Now, put yourself in the “trigger seat.” Recall a scenario where something you did or said (or didn’t) that activated a trigger in yourself or someone else.

The last step

When you are finished, do a heart-coherence meditation. If you become triggered by this exercise of analyzing a trigger, then put it aside and do a heart-coherence meditation.

Leave a comment below with questions, thoughts, or results.

10 Comments

  1. Mary McMahon

    Apology accepted, though your not sending the recap did not affect me at all.

    Any suggestions for a heart coherence meditation? I am not familiar with that phrase.

    Reply
    • John Riley

      Yes, there’s a video explanation of the heart-coherence technique provided by HeartMath® above and to the right and at https://youtu.be/8zHuoU8yKLQ.

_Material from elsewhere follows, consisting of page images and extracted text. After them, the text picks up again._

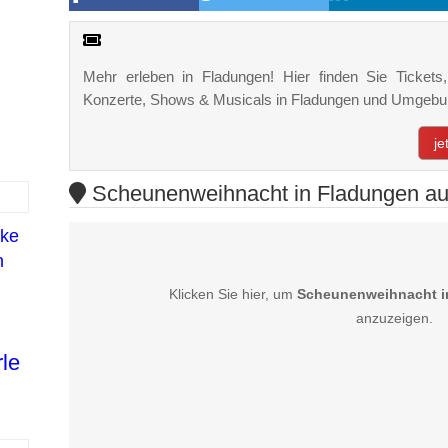
Mehr erleben in Fladungen! Hier finden Sie Tickets, 
Konzerte, Shows & Musicals in Fladungen und Umgebu
je
Scheunenweihnacht in Fladungen auf
ke
h
Klicken Sie hier, um
Scheunenweihnacht i
anzuzeigen.
le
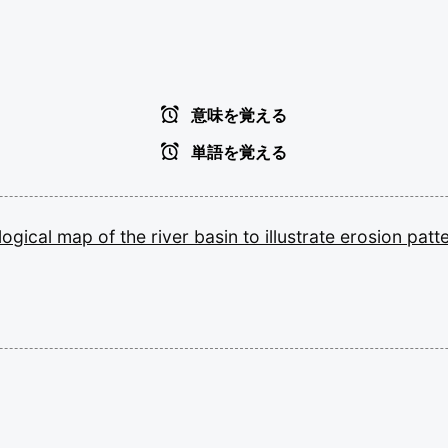
意味を覚える
単語を覚える
ogical
map
of
the
river
basin
to
illustrate
erosion
patt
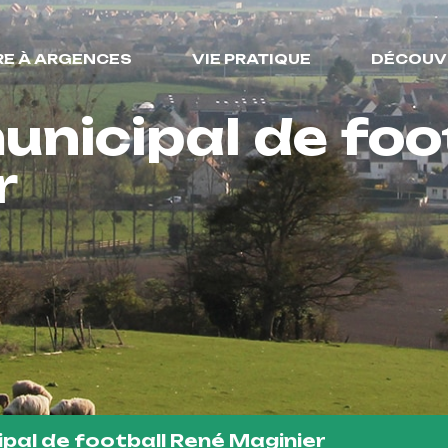
RE À ARGENCES
VIE PRATIQUE
DÉCOUV
nicipal de foo
r
pal de football René Maginier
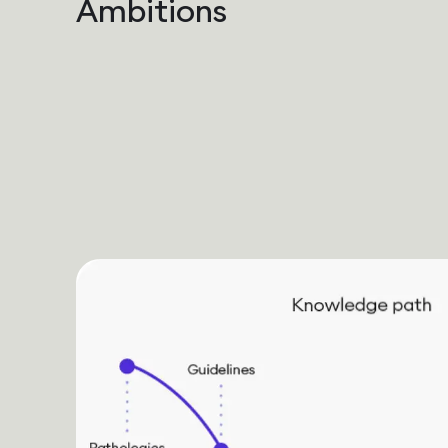
Ambitions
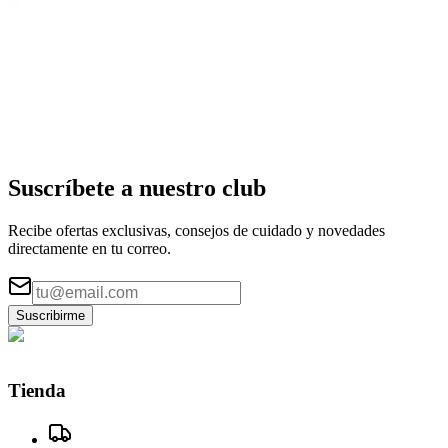
Suscríbete a nuestro
club
Recibe ofertas exclusivas, consejos de cuidado y novedades
directamente en tu correo.
Suscribirme
Tienda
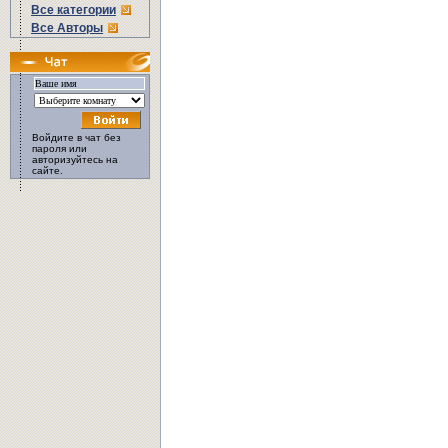
Все категории
Все Авторы
Войдите в чат без
пароля или
авторизуйтесь на
сайте.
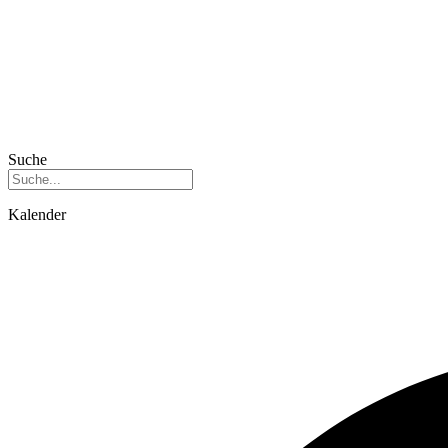
Suche
Kalender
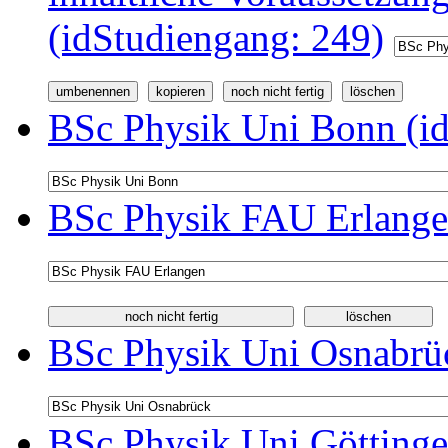
(idStudiengang: 249)
BSc Physik Uni Bonn (id
BSc Physik FAU Erlange
BSc Physik Uni Osnabrüc
BSc Physik Uni Göttinge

      Thank you for accepting my apology. Now, for extra credit, whose business is it if I still feel blame, shame, and guilt? Whose business is it if you still feel frustrated, angry, and resentful?

      Reply
    • Mary McMahon

      We are each responsible for how we feel.

      Reply
  2. Linda Grayson

    Thanks for sending this and making an amend. I honestly was concerned that something was wrong with you or your family. Glad that’s not true.
    Owning up to our “foibles” is so hard and it takes courage to do so. But by looking at our feelings or actions, owning them and then following through with an amend is so cleansing. And it feels good to take responsibility for ourselves, it’s empowering.
    Looking forward to class this Thursday.

    Reply
    • John Riley

      Yes! By taking accountability for our thoughts, feelings, words, and actions we release self-unforgiveness. Cleansing, freeing, empowering!
      Thank you for your concern and warm thoughts.

      Reply
  3. Emily De Martini

    John, thank you for your apology. It enabled me to hold you in even higher esteem because I see that you are accountable, human, and have integrity. When I put myself in the “trigger seat” I saw that sometimes I have the tendency to tell “the story” instead of sticking to “the data” to justify my behavior because I don’t have self forgiveness.
    Your example also helped me see the importance of reiterating your intention. When we are able to do this, we give
    ourselves a second chance to make good on our intentions.

    Reply
    • John Riley

      Putting ourselves in the “trigger seat” is one of the most courageous expressions of self-forgiveness. Wonderful realization around “the story,” Emily. The key is to do it with the “no blame, no shame, no guilt” switch on so that we can be curious and praise ourselves for the self-realization.

      Reply
  4. Lisa Whitfield

    Dude, I didn’t even remember that you said you would send a recap! But if I had, and not receiving it bothered me, I would like to think I would have remembered my boundaries. It would have been on me to email you and ask why you hadn’t sent it, while not relying on a “story” about why you didn’t! I didn’t remember though, so I didn’t get to practice that! Dang 😉

    Reply
    • John Riley

      Actually… I don’t think I ever said it. It was an internal intention. It shows how our internal expectations can create all sorts of challenges in our lives.

      Reply
  5. David springhorn

    Compassion is everything your apology is golden. If in time I can’t trust you it’s my duty not to set you up.